How exciting, the president told the 650 guests at the downtown Renaissance Hotel, to be meeting at a time when great change is sweeping the world and driving out the old regimes.
Pause. "Look out, Gridiron Club."
By that point, though, Obama had already been serenaded by a gang of Gridiron members, impersonating the GOP House leadership while dressed as Hell's Angels, about how they're "gonna block Barack around the clock," to the tune of the old Bill Haley song.
We're gonna move Obama to the right
We're gonna mock mock mock his election fight
We're gonna talk, gonna talk, and then we might indict!
Yes, America, it's one of those Washington dinners: Where top politicians and media elite dress up in their finest -- white tie, in this case -- to eat, drink and lob passive-aggressive jokes at each other, celebrity roast-style, in a way that seems pointed and mean but only serves to feed the beyond-the-Beltway suspicion that They Are All In Bed Together.
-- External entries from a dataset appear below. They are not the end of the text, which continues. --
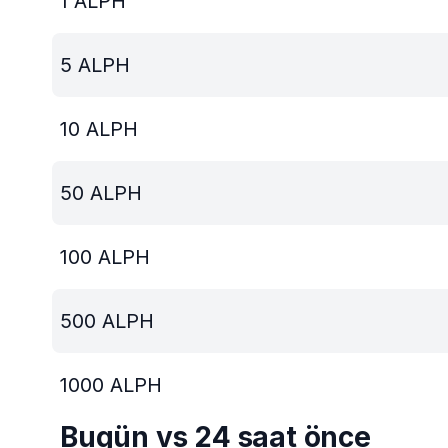
1
ALPH
5
ALPH
10
ALPH
50
ALPH
100
ALPH
500
ALPH
1000
ALPH
Bugün vs 24 saat önce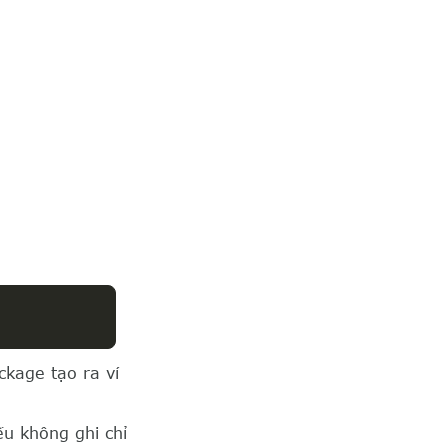
kage tạo ra ví
ếu không ghi chỉ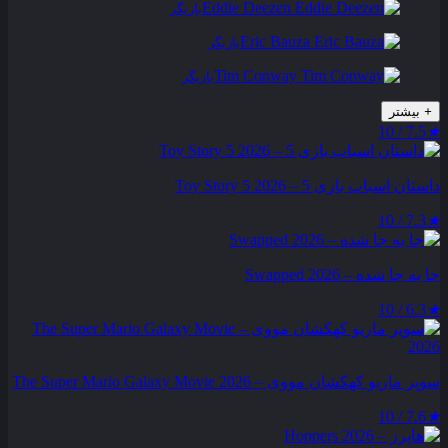
Eddie Deezen
بازیگر
Eric Bauza
بازیگر
Tim Conway
بازیگر
+
بیشتر
7.5 / 10
★
داستان اسباب بازی 5 – Toy Story 5 2026
7.3 / 10
★
جا به جا شده – Swapped 2026
6.3 / 10
★
سوپر ماریو کهکشان مووی – The Super Mario Galaxy Movie 2026
7.6 / 10
★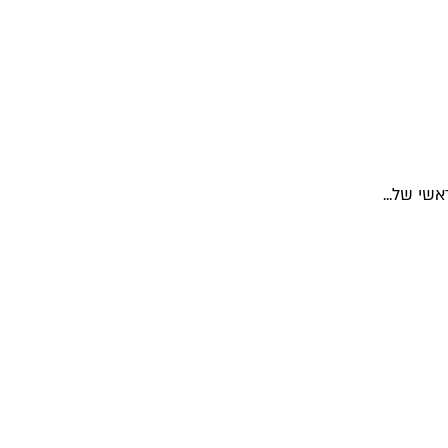
שי של...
Case in point: Indiana Gov. Mitch Daniels joking that he got his duds from "the bearded guy at Men's Wearhouse. Anyone else notice, you never see him and Wolf Blitzer in the same place at the same time?" Health Secretary Kathleen Sebelius on Mitt Romney: "We have more in common than our hairstyles: We both used to think health care reform would advance our careers." Al Hunt of Bloomberg feigning surprise that the absent Sen. Chuck Schumer would miss a chance to schmooze reporters: "It's like Charlie Sheen missing a hooker's convention."
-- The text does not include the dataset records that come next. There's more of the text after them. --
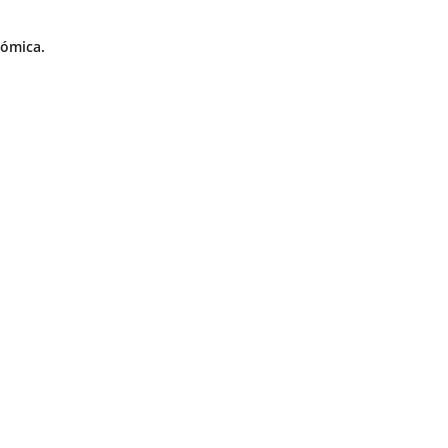
ómica.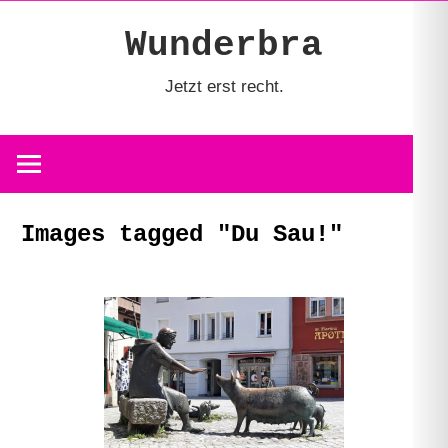
Zum
Wunderbra
Inhalt
springen
Jetzt erst recht.
Images tagged "Du Sau!"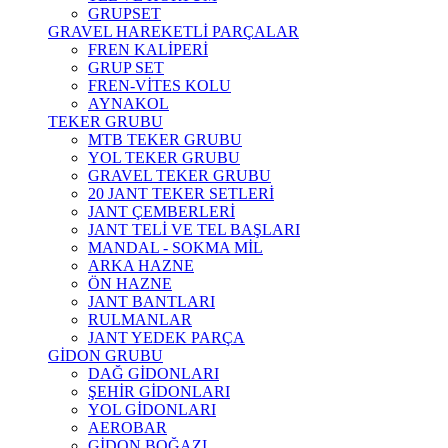
GRUPSET
GRAVEL HAREKETLİ PARÇALAR
FREN KALİPERİ
GRUP SET
FREN-VİTES KOLU
AYNAKOL
TEKER GRUBU
MTB TEKER GRUBU
YOL TEKER GRUBU
GRAVEL TEKER GRUBU
20 JANT TEKER SETLERİ
JANT ÇEMBERLERİ
JANT TELİ VE TEL BAŞLARI
MANDAL - SOKMA MİL
ARKA HAZNE
ÖN HAZNE
JANT BANTLARI
RULMANLAR
JANT YEDEK PARÇA
GİDON GRUBU
DAĞ GİDONLARI
ŞEHİR GİDONLARI
YOL GİDONLARI
AEROBAR
GİDON BOĞAZI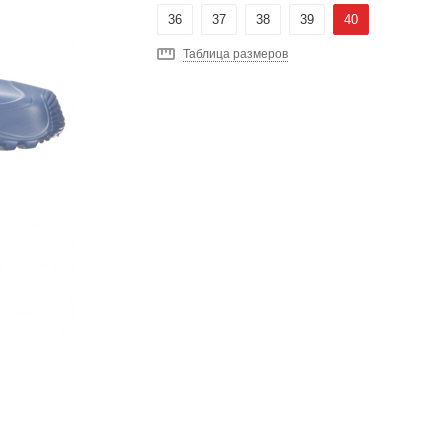
36
37
38
39
40
Таблица размеров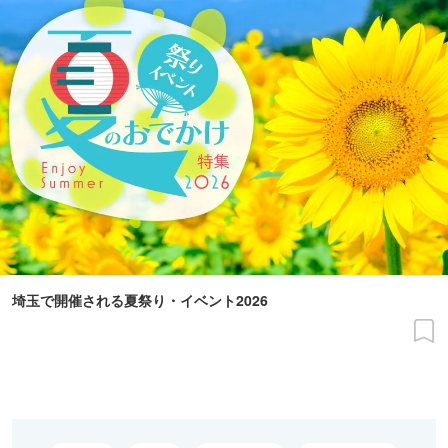
埼玉で開催される夏祭り・イベント2026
Only among friends, right? They kid because they love. Right?
In the D.C.-as-high-school metaphor, where the 3,000-person White House Correspondents' Association spring dinner is fondly known as "prom," Gridiron is something like the Student Council Follies. The 126-year-old group is a relatively exclusive cadre of the Washington press corps -- only 65 active members, most of them well over 50 - whose preferred method of entertainment in 2011 remains Broadway-style current-events song parodies.
But we confess: Some if it is kinda good. Worthy of a 12:52 a.m. slot on "Saturday Night Live," even, with same cheerful, did-we-dream-that surreal humor. In the Act 2 finale, "Karl Rove" dressed as a mad scientist sang to the Johnny Cash tune, "I've Been Everywhere": I've seen every one, man .../ They all wanna run, man / Egos by the ton, man ... (Rove was played by the Marine Band's Kevin Bennear -- like many of Gridiron's best voices, not a full member but a ringer enlisted for the occasion.)